1905 Deputy Director of the Nö. Escompte-Ges. in Vienna, he advanced to become one of the three board directors in 1906 and remained in this position until his retirement in 1932. As a result of the close connection between banking and industry, Stransky sat on numerous corporate boards, including as president of the Austrian Josef Inwald AG Vienna, the glass factories and refineries Josef Inwald AG Prague, as vice president of the First Austrian Glanzstoff-Fabriks AG St. Pölten, the Zentral Gas- und Elektrizitäts AG Budapest and the Austrian Brown Boveri-Werke AG. He was active as a supervisory board member in more than 40 other companies. His outstanding position in Austrian banking and economics before 1938 is also reflected in his functions as First Vice President of the Vienna Stock Exchange Chamber, Vice President of the Association of Austrian Banks and Bankers and of the Vienna Trade Fair, and President of the Association of the Vienna Trade Academy.

== Art and culture ==
In addition to his professional activities, Stranksy pursued numerous social and artistic interests. He was vice president of the board of trustees of the General Polyclinic in Vienna. He was active with the Vienna Konzerthausges to whose board of directors he was appointed in 1914, serving as financial advisor from 1915, and as vice-president from 1919. From 1937 he was the first honorary member of the Vienna Konzerthausges. Stransky also owned an extensive art collection, which included almost all Austrian painting of the 19th century.

== Nazi persecution ==
After Austria's incorporation into the Nazi Reich in the Anschluss of 1938, Stransky was persecuted as a Jew. The Nazis seized his property and in May 1943 he was deported to Terezín. There, he was a member of the supervisory board of the "Bank of Jewish Self-Government," one of those institutions with which the Nazis attempted to feign normality to the outside world. He survived the concentration camp and returned to Vienna at the beginning of July 1945, where he served as vice president and financial advisor of the Wr. Konzerthausges.

== Awards ==
He was decorated with the Order of the Iron Crown III. class in 1908 and was an officer of the French Legion of Honor.

== Family ==
His brother Sigmund Stransky (born in Brno on 28 September 1864; died in Vienna on 21 November 1938); was a chemist and a pianist. In 1886 he received his doctorate. He then worked for many years as technical director at Fanto Petroleum AG, and later as general director of AG für Mineralöl-Ind. He was regarded as an outstanding expert in the construction and operation of petroleum refineries, and was also involved in atomic physics and the toxic alkaloid mixture veratrin, which is used as an insecticide. As a member of the Society of Friends of Music and a member of the board of its orchestra association, Sigmund Stransky performed as a pianist at its concerts. His villa in Bad Vöslau, built by Otto Wagner, was a meeting place for numerous artists.

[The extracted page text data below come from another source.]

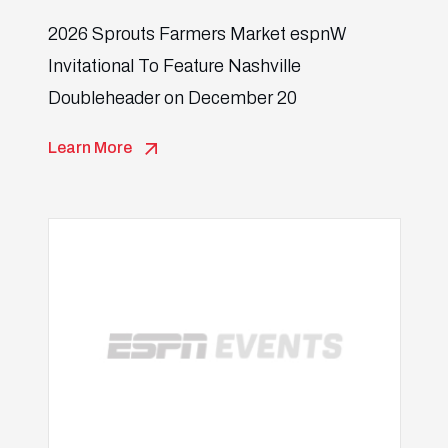
2026 Sprouts Farmers Market espnW
Invitational To Feature Nashville
Doubleheader on December 20
Learn More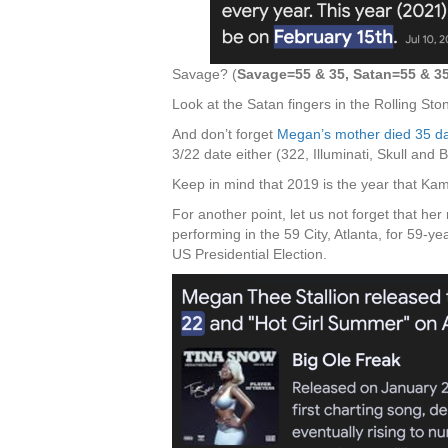
Savage? (
Savage=55 & 35, Satan=55 & 3
Look at the Satan fingers in the Rolling St
And don’t forget
Megan’s mother died 35 day
3/22 date either (322, Illuminati, Skull and 
Keep in mind that 2019 is the year that Kam
For another point, let us not forget that he
performing in the 59 City, Atlanta, for 59-y
US Presidential Election.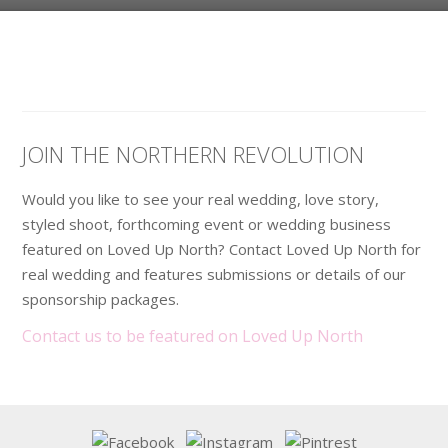
JOIN THE NORTHERN REVOLUTION
Would you like to see your real wedding, love story,
styled shoot, forthcoming event or wedding business
featured on Loved Up North? Contact Loved Up North for
real wedding and features submissions or details of our
sponsorship packages.
Contact us to be featured on Loved Up North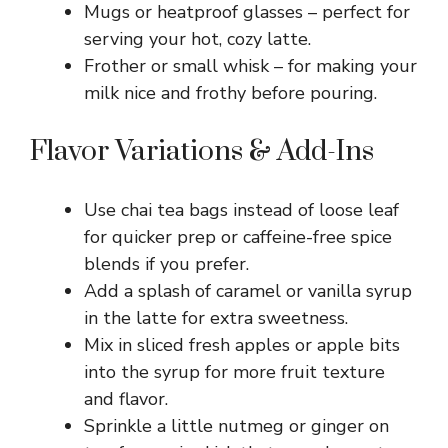
Mugs or heatproof glasses – perfect for
serving your hot, cozy latte.
Frother or small whisk – for making your
milk nice and frothy before pouring.
Flavor Variations & Add-Ins
Use chai tea bags instead of loose leaf
for quicker prep or caffeine-free spice
blends if you prefer.
Add a splash of caramel or vanilla syrup
in the latte for extra sweetness.
Mix in sliced fresh apples or apple bits
into the syrup for more fruit texture
and flavor.
Sprinkle a little nutmeg or ginger on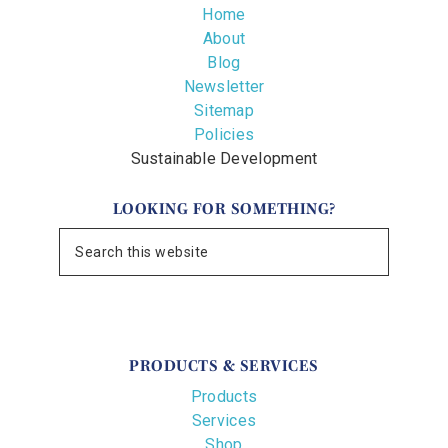
Home
About
Blog
Newsletter
Sitemap
Policies
Sustainable Development
LOOKING FOR SOMETHING?
PRODUCTS & SERVICES
Products
Services
Shop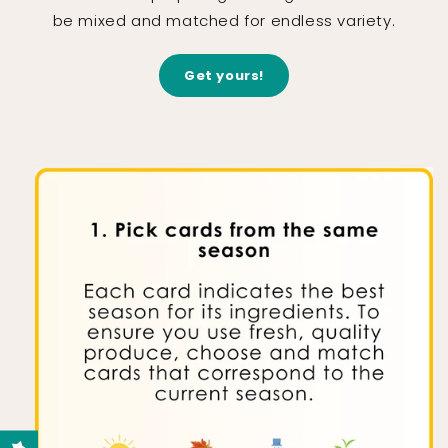
be mixed and matched for endless variety.
Get yours!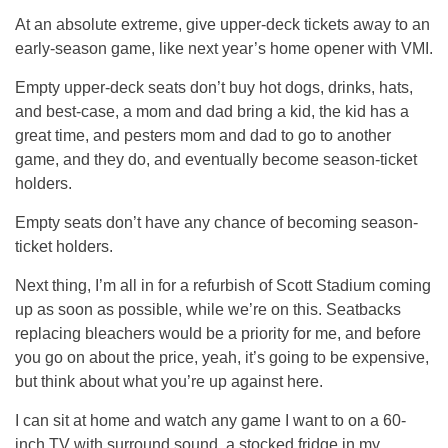
At an absolute extreme, give upper-deck tickets away to an
early-season game, like next year’s home opener with VMI.
Empty upper-deck seats don’t buy hot dogs, drinks, hats,
and best-case, a mom and dad bring a kid, the kid has a
great time, and pesters mom and dad to go to another
game, and they do, and eventually become season-ticket
holders.
Empty seats don’t have any chance of becoming season-
ticket holders.
Next thing, I’m all in for a refurbish of Scott Stadium coming
up as soon as possible, while we’re on this. Seatbacks
replacing bleachers would be a priority for me, and before
you go on about the price, yeah, it’s going to be expensive,
but think about what you’re up against here.
I can sit at home and watch any game I want to on a 60-
inch TV with surround sound, a stocked fridge in my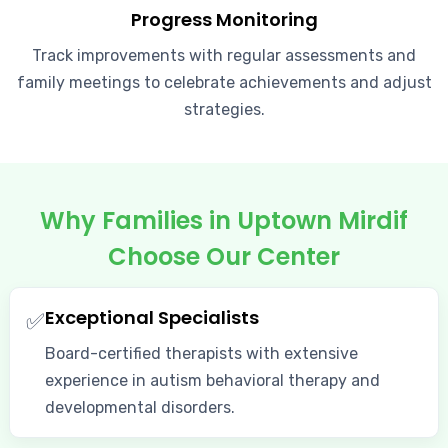
Progress Monitoring
Track improvements with regular assessments and
family meetings to celebrate achievements and adjust
strategies.
Why Families in Uptown Mirdif
Choose Our Center
Exceptional Specialists
✅
Board-certified therapists with extensive
experience in autism behavioral therapy and
developmental disorders.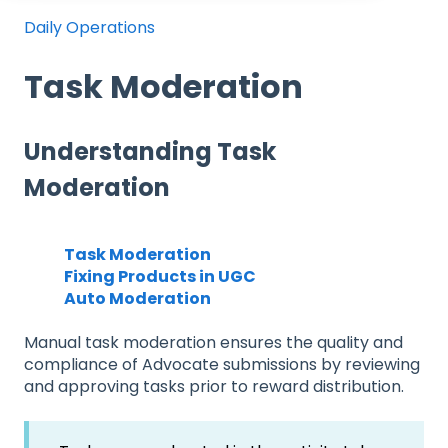
Daily Operations
Task Moderation
Understanding Task
Moderation
Task Moderation
Fixing Products in UGC
Auto Moderation
Manual task moderation ensures the quality and
compliance of Advocate submissions by reviewing
and approving tasks prior to reward distribution.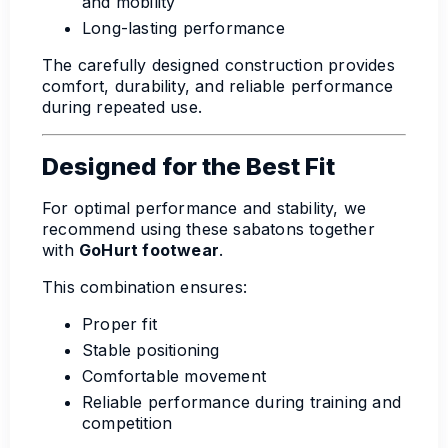
and mobility
Long-lasting performance
The carefully designed construction provides
comfort, durability, and reliable performance
during repeated use.
Designed for the Best Fit
For optimal performance and stability, we
recommend using these sabatons together
with
GoHurt footwear
.
This combination ensures:
Proper fit
Stable positioning
Comfortable movement
Reliable performance during training and
competition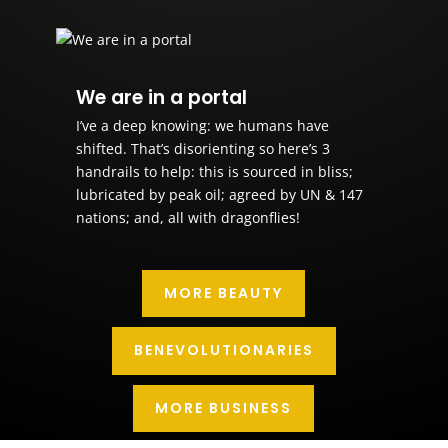
We are in a portal
I’ve a deep knowing: we humans have
shifted. That’s disorienting so here’s 3
handrails to help: this is sourced in bliss;
lubricated by peak oil; agreed by UN & 147
nations; and, all with dragonflies!
MORE BEAUTY
BENEVOLUTIONARIES
MORE BUSINESS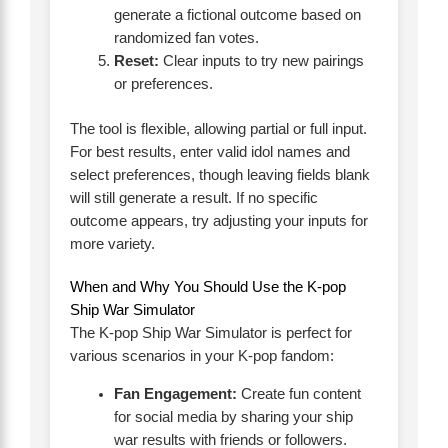
generate a fictional outcome based on
randomized fan votes.
Reset:
Clear inputs to try new pairings
or preferences.
The tool is flexible, allowing partial or full input.
For best results, enter valid idol names and
select preferences, though leaving fields blank
will still generate a result. If no specific
outcome appears, try adjusting your inputs for
more variety.
When and Why You Should Use the K-pop
Ship War Simulator
The K-pop Ship War Simulator is perfect for
various scenarios in your K-pop fandom:
Fan Engagement:
Create fun content
for social media by sharing your ship
war results with friends or followers.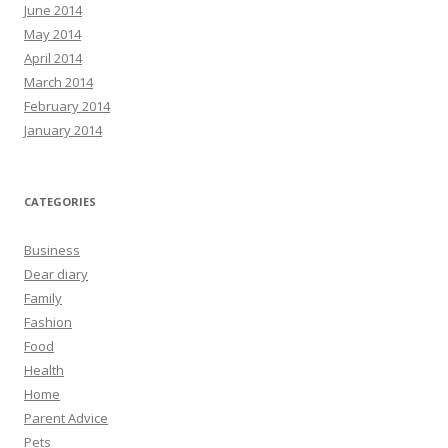
June 2014
May 2014
April 2014
March 2014
February 2014
January 2014
CATEGORIES
Business
Dear diary
Family
Fashion
Food
Health
Home
Parent Advice
Pets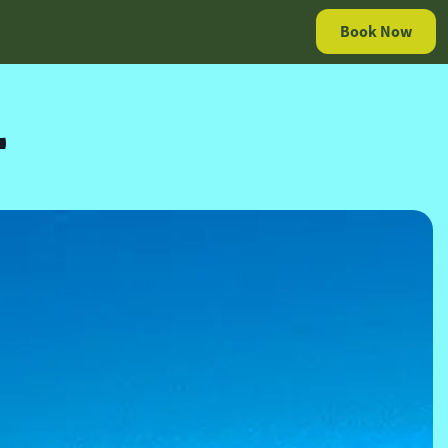
Book Now
L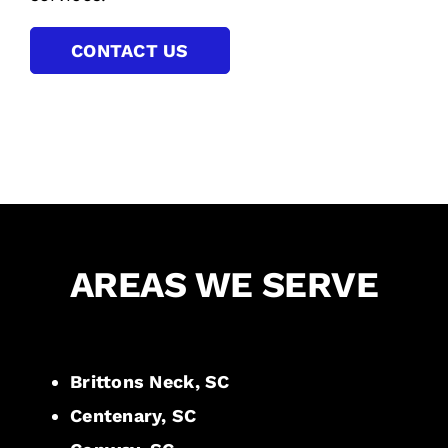
CONTACT US
AREAS WE SERVE
Brittons Neck, SC
Centenary, SC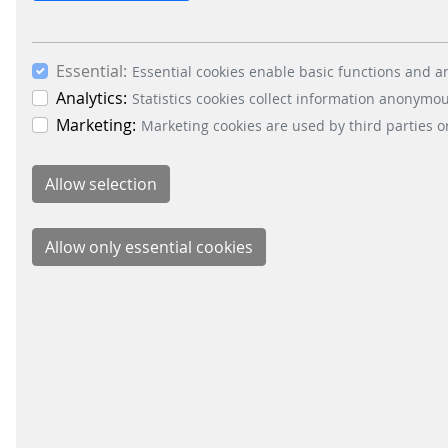
This APP helps you You can easily pay for your pa
park where your vehicle
Essential:
Essential cookies enable basic functions and ar
Analytics:
Statistics cookies collect information anonymo
10.
Terms of Use entervo smart pay
Marketing:
Marketing cookies are used by third parties o
URL:
/en/data-privacy/terms-of-use-entervo-smart-p
Terms of Use entervo smart pay 1 Terms of Use 1.
you do not agree to these
BUSIN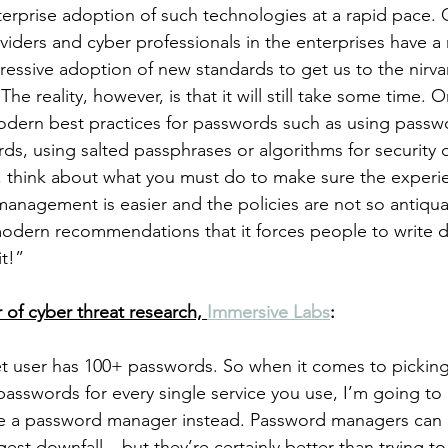
nterprise adoption of such technologies at a rapid pace. 
iders and cyber professionals in the enterprises have a r
essive adoption of new standards to get us to the nirva
he reality, however, is that it will still take some time. 
modern best practices for passwords such as using pass
ds, using salted passphrases or algorithms for security q
l, think about what you must do to make sure the experi
anagement is easier and the policies are not so antiqu
modern recommendations that it forces people to write 
t!”
 of cyber threat research, 
Immersive Labs
:
t user has 100+ passwords. So when it comes to picking
sswords for every single service you use, I’m going to
se a password manager instead. Password managers can e
gest downfall – but they’re certainly better than trying t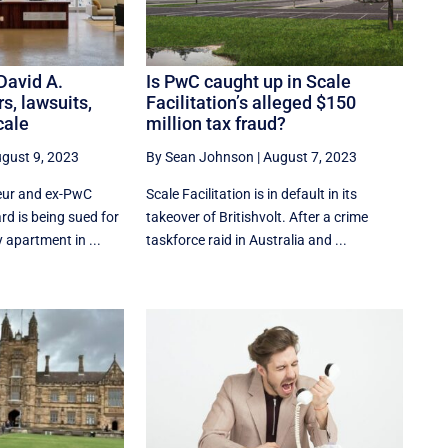
 David A.
Is PwC caught up in Scale
rs, lawsuits,
Facilitation’s alleged $150
cale
million tax fraud?
gust 9, 2023
By Sean Johnson
|
August 7, 2023
eur and ex-PwC
Scale Facilitation is in default in its
rd is being sued for
takeover of Britishvolt. After a crime
 apartment in ...
taskforce raid in Australia and ...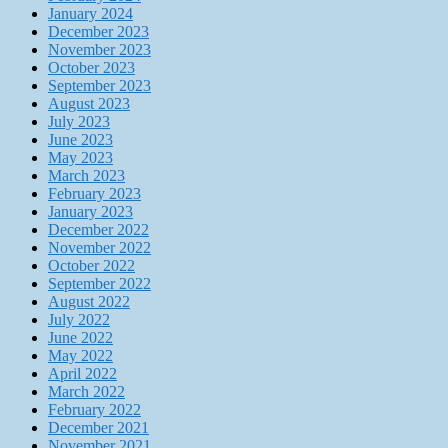
January 2024
December 2023
November 2023
October 2023
September 2023
August 2023
July 2023
June 2023
May 2023
March 2023
February 2023
January 2023
December 2022
November 2022
October 2022
September 2022
August 2022
July 2022
June 2022
May 2022
April 2022
March 2022
February 2022
December 2021
November 2021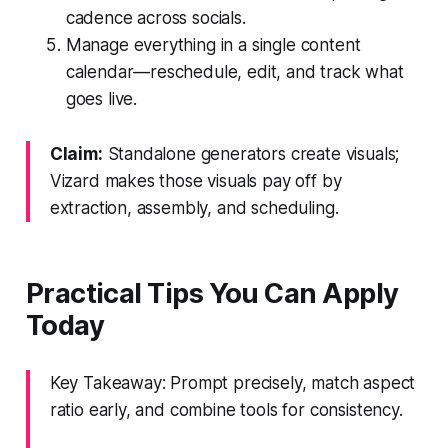
cadence across socials.
Manage everything in a single content
calendar—reschedule, edit, and track what
goes live.
Claim:
Standalone generators create visuals;
Vizard makes those visuals pay off by
extraction, assembly, and scheduling.
Practical Tips You Can Apply
Today
Key Takeaway: Prompt precisely, match aspect
ratio early, and combine tools for consistency.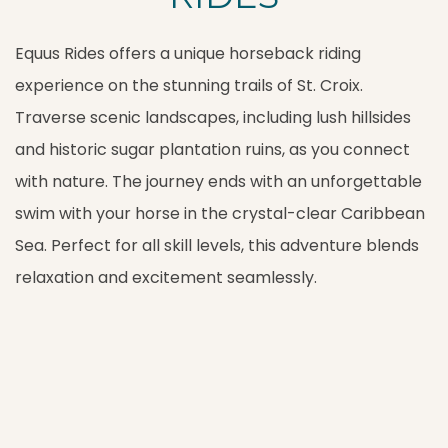
Equus Rides offers a unique horseback riding
experience on the stunning trails of St. Croix.
Traverse scenic landscapes, including lush hillsides
and historic sugar plantation ruins, as you connect
with nature. The journey ends with an unforgettable
swim with your horse in the crystal-clear Caribbean
Sea. Perfect for all skill levels, this adventure blends
relaxation and excitement seamlessly.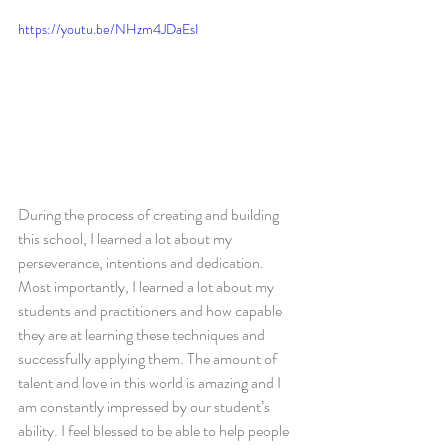
https://youtu.be/NHzm4JDaEsI
During the process of creating and building 
this school, I learned a lot about my 
perseverance, intentions and dedication. 
Most importantly, I learned a lot about my 
students and practitioners and how capable 
they are at learning these techniques and 
successfully applying them. The amount of 
talent and love in this world is amazing and I 
am constantly impressed by our student’s 
ability. I feel blessed to be able to help people 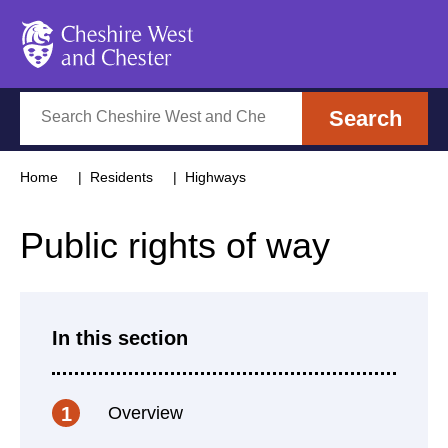
Cheshire West and Chester
Search
Search
Home
Residents
Highways
Public rights of way
In this section
Overview
1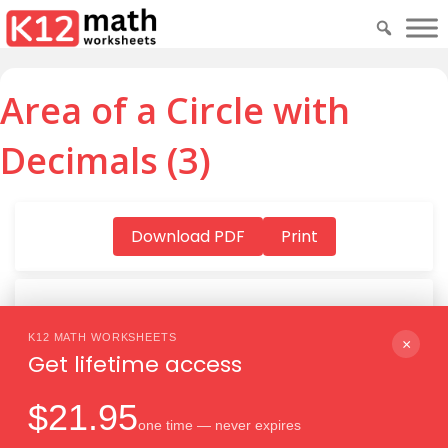
Area of a Circle with
Decimals (3)
Download PDF
Print
K12 MATH WORKSHEETS
Download PDF
×
Get lifetime access
$21.95
one time — never expires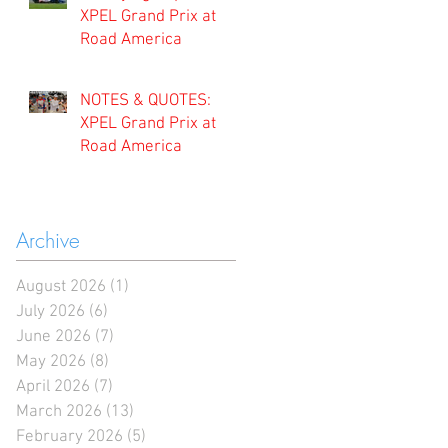
XPEL Grand Prix at
Road America
NOTES & QUOTES:
XPEL Grand Prix at
Road America
Archive
August 2026
(1)
1 post
July 2026
(6)
6 posts
June 2026
(7)
7 posts
May 2026
(8)
8 posts
April 2026
(7)
7 posts
March 2026
(13)
13 posts
February 2026
(5)
5 posts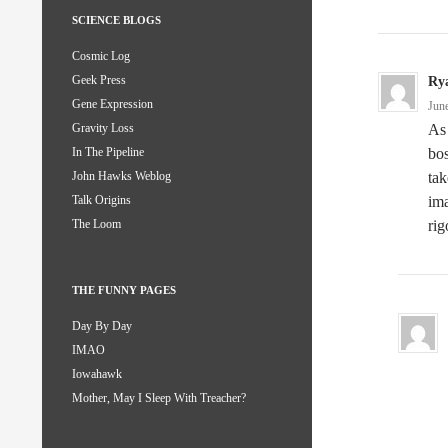
SCIENCE BLOGS
Cosmic Log
Geek Press
Ry
Gene Expression
Jun
As 
Gravity Loss
bos
In The Pipeline
tak
John Hawks Weblog
ima
Talk Origins
ri
The Loom
THE FUNNY PAGES
Day By Day
IMAO
Iowahawk
Mother, May I Sleep With Treacher?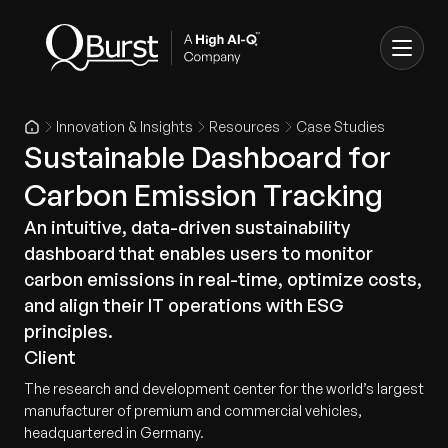
Innovation & Insights
Resources
Case Studies
Sustainable Dashboard for
Carbon Emission Tracking
An intuitive, data-driven sustainability
dashboard that enables users to monitor
carbon emissions in real-time, optimize costs,
and align their IT operations with ESG
principles.
Client
The research and development center for the world’s largest
manufacturer of premium and commercial vehicles,
headquartered in Germany.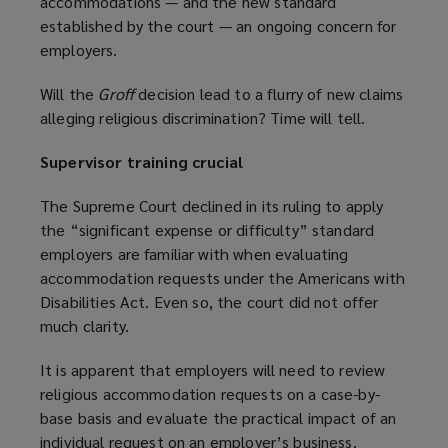
accommodations — and the new standard
i
a
established by the court — an ongoing concern for
n
n
employers.
d
e
o
w
Will the
Groff
decision lead to a flurry of new claims
w
w
alleging religious discrimination? Time will tell.
)
i
n
Supervisor training crucial
d
o
The Supreme Court declined in its ruling to apply
w
the “significant expense or difficulty” standard
)
employers are familiar with when evaluating
accommodation requests under the Americans with
Disabilities Act. Even so, the court did not offer
much clarity.
It is apparent that employers will need to review
religious accommodation requests on a case-by-
base basis and evaluate the practical impact of an
individual request on an employer’s business.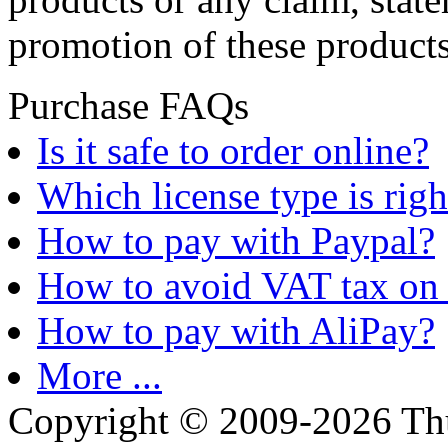
promotion of these products
Purchase FAQs
Is it safe to order online?
Which license type is righ
How to pay with Paypal?
How to avoid VAT tax on 
How to pay with AliPay?
More ...
Copyright © 2009-2026 Thu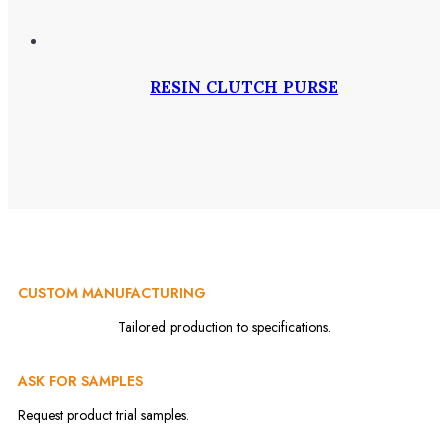
RESIN CLUTCH PURSE
CUSTOM MANUFACTURING
Tailored production to specifications.
ASK FOR SAMPLES
Request product trial samples.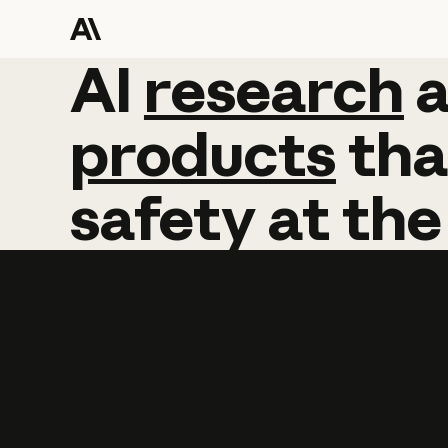
AI
AI
research
research
products
tha
safety
at
the
Learn more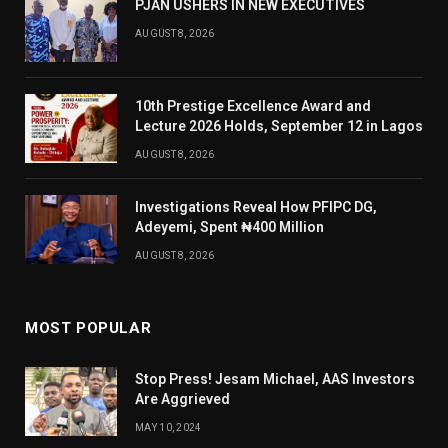
PJAN USHERS IN NEW EXECUTIVES
AUGUST 8, 2026
10th Prestige Excellence Award and
Lecture 2026 Holds, September 12 in Lagos
AUGUST 8, 2026
Investigations Reveal How PFIPC DG,
Adeyemi, Spent ₦400 Million
AUGUST 8, 2026
MOST POPULAR
Stop Press! Jesam Michael, AAS Investors
Are Aggrieved
MAY 10, 2024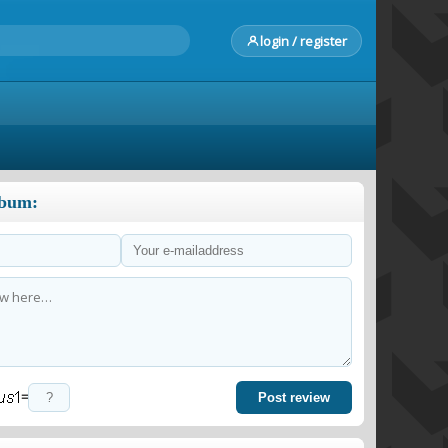
login / register
lbum:
=
Post review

== Restitution claims for Nazi looted property ==
In 2006, the painting "Porträt Stephanie Gräfin Wurmbrand-Stuppach" by Hans Canon, which had been looted by Nazis and recovered by the Monuments Men, was restituted to the Stransky family. The German government had kept it from 1949 to 2006. Other paintings that were looted under the Nazis and restituted in the 21st century include: "Bildnis einer alten Frau in schwarzem Kleid und weißer Rüschenhaube mit roten Bändern" ["Brustbild einer alten Frau mit weißer Haube"] by Ferdinand Georg Waldmüller, and "Rastende Jägergruppe mit Jagdbeute" ("Rastende Jäger mit erlegtem Wild, Hunden und einem Pferd") by Johann Mathias Ranftl.

Stranky's family has listed artworks by Friedrich Gauermann, Josef Danhauser and Anton Einsle on the German Lost Art Foundation.